One real data example to demonstrate the workflow of powmic
If gut microbiome are of interest, we download COMBO dataset from Qiita with study ID 1011 (https://qiita.ucsd.edu/study/description/1011).
# Process COMBO dataset
library(powmic)
Sys.setlocale('LC_ALL','C')
data=read_biom('study_1011_012820-210610/processed_data/221_otu_table.biom')

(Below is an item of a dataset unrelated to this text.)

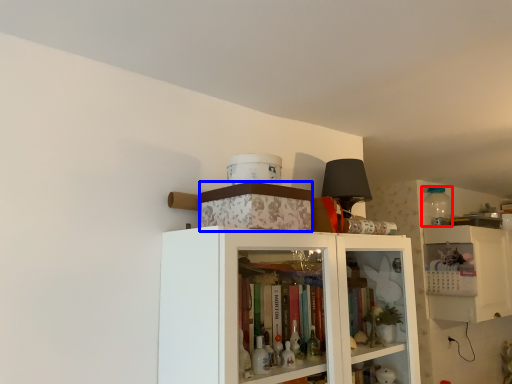 Question: Which object appears closest to the camera in this image, bottle (highlighted by a red box) or box (highlighted by a blue box)?

Choices:
 (A) bottle
 (B) box

Answer: (B)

otu_table=as.data.frame(as.matrix(biom_data(data)))
dim(otu_table)
meta=read.table('1011_20171108-091205.txt',header=T,sep="\t",stringsAsFactors = F,quote=NULL, comment='')
tread=colSums(otu_table)
nonzeros=rowSums(otu_table!=0)
otu.mat=otu_table[nonzeros>5,]
dim(otu.mat)
# DE analysis for obtaining proportion of DA otus and lfc between male and female
id=match(colnames(otu.mat),meta$sample_name)

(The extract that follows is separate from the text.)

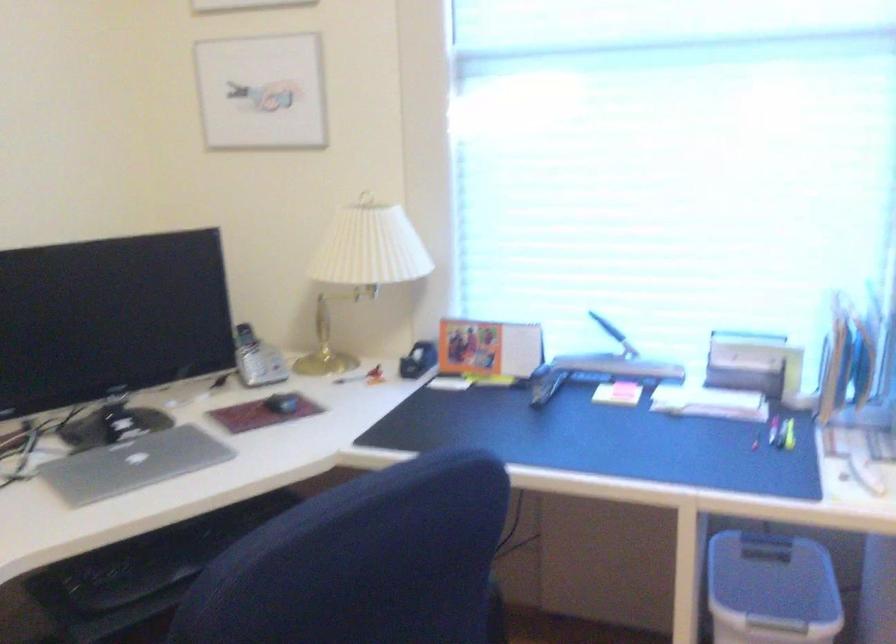 The location [281,402] corresponds to which object?

This point indicates the black computer mouse.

sex=meta$sex[id]; table(sex)
dat=list()
dat$counts=otu.mat
dat$designs=numeric(length(sex))
dat$designs[which(sex=='female')]=1
d=DGEList(counts=dat$counts, group=dat$designs)
d=calcNormFactors(d)
d=estimateCommonDisp(d)
d=estimateTagwiseDisp(d)
fit=exactTest(d)
res=topTags(fit, n=nrow(dat$counts))
res=as.data.frame(res)
proportion=sum(res$FDR<0.1)/nrow(dat$counts)
proportion
lfc=res$logFC[res$FDR<0.1]
hist(lfc)
There are 100 samples (56 female and 44 male) and 3393 OTUs. After removing OTUs with less than 5 non-zero entries across samples, we have 1379 OTUs for the downstream analysis. In a two-group design (female vs male), we use edgeR to obtain the proportion of DA OTUs and effect size (fold change). There are around 3\% DA OTUs (FDR<0.1) and the fold changes are shown in the figure below.
We apply two model selection criteria to choose the data distribution. We start with AIC first.
modelselect.AIC(t(otu.mat))
{width=65%}
NB acheives 72.4\% smallest AIC for all OTUs.
powmic further compares NB, ZINB and ZIP using Vuong test.
modelselect.vuong(t(otu.mat))
{width=65%}
Comparing NB and ZINB, NB is 62.2\% better than ZINB. Comparing NB and ZIP, NB is 40.2\% better than ZIP and ZIP is only 4.6\% better than NB. Overall, we choose NB as the data distribution based on both AIC and Vuong test.
powmic then estimates parameters including microbial correlations, mean and dispersion for all OTUs. The estimation steps will be much longer if microbial correlations needs to be estimated.
library(rMAGMA)
#fit NB
params=list()
Sigma=estSigma(x,method='MAGMA',distrib='NB') #option for estimating microbial correlation structure
params$Sigma=Sigma
out=fit.NB(x)
params$otu.mat=out$otu.mat
params$mu=out$mu
params$phi=out$phi
We set 5\% DA OTUs and use previous estimated parameters from COMBO study to generate synthetic datasets and perform power analysis.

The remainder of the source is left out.